The per-cell lat, lon, v_index, mean_temp, total_rain, score, and label values.
The per-cell Monte Carlo confidence-interval columns (score_ci_low, score_ci_high) when uncertainty_samples > 0.
All Sobol' and Morris indices from terraflow sensitivity.
All spatial-block CV, kappa, and Moran's-I values from terraflow validate.

The sampling path is exercised across the max_cells == n_valid_cells and max_cells > n_valid_cells boundaries by the regression tests in tests/test_determinism.py::TestMaxCellsBoundary.

Known sources of non-determinism and their limits¶

Reproducibility is a floor, not a ceiling. These are the documented departures:

Variogram fitting (`pykrige` extended mode)¶

terraflow's extended variogram_mode fits nested variogram families using scipy.optimize.curve_fit, which invokes the Levenberg–Marquardt solver. curve_fit is deterministic given identical inputs and initial guesses, but across different scipy versions the solver's convergence path can shift by a few ULPs, producing very small differences in variogram parameters (psill, range_, nugget). Standard-mode variograms (spherical / exponential / Gaussian) are selected by LOOCV RMSE and are not affected.

Delaunay triangulation tie-breaking (scipy)¶

Linear and nearest-neighbour interpolation via scipy.interpolate.griddata use scipy.spatial.Delaunay under the hood. When four or more stations lie on a common circle, the triangulation is ambiguous and the specific triangulation chosen depends on the underlying qhull version. In practice this manifests only with degenerate station layouts; real-world networks rarely trigger it.

Floating-point summation order¶

Across OS / BLAS combinations (Accelerate on macOS, OpenBLAS on Linux, MKL on Intel), numpy's internal summation order for large reductions can differ in the last bit. Score values will match to ~1e-12 across platforms, not bit-identical.

Cache invalidation on schema bump¶

Running an older TerraFlow against a newer features.parquet (or vice versa) is handled: the pipeline reads the embedded terraflow_schema_version on cache hit and invalidates the cache, logging a WARNING, when the version does not match the current FEATURES_SCHEMA_VERSION. See tests/test_pipeline.py::TestCacheSchemaVersionInvalidation.

Station-coordinate deduplication¶

If the climate CSV contains duplicate lat/lon rows (common with aggregated NOAA summaries), TerraFlow averages them at ClimateInterpolator construction. The merge is deterministic and bit-identical, but it does mean the underlying input CSV and the effective station set used for kriging are different objects. The averaging step is logged at INFO level with the before/after station counts.

How to cite a specific run¶

For a publication, cite the run the way you would cite a software version:

Results produced by TerraFlow v0.2.2
(https://pypi.org/project/terraflow-agro/0.2.2),
run_fingerprint=<hex>, inputs sha256:<raster>, <climate>.

All three fields — the package version, the fingerprint, and the input hashes — are recorded in the manifest.json of every run. The raw payload can be pasted verbatim into supplementary materials.
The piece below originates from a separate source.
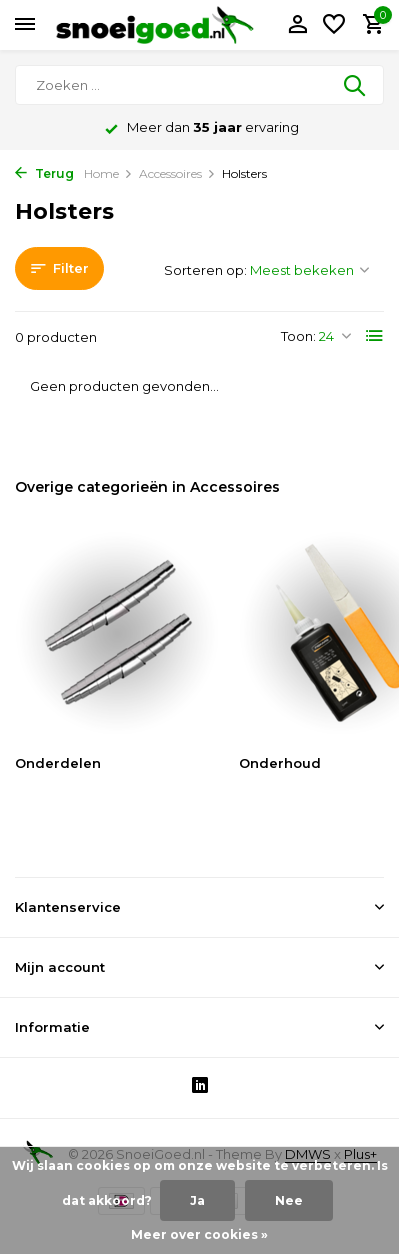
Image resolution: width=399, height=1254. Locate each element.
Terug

Reproducibility check-list for reviewers¶

Install the exact version: pip install terraflow-agro==0.2.2.
Recompute the input hashes: sha256sum <raster.tif> <climate.csv>.
Point the config at those paths and run terraflow run -c cfg.yml.
Verify that the resulting directory name under runs/ matches the published run_fingerprint.
Open manifest.json and confirm the input_fingerprints.sha256 values match your step-2 hashes.

If all four match, the artifacts are byte-identical to the cited run (within the known floating-point limits above).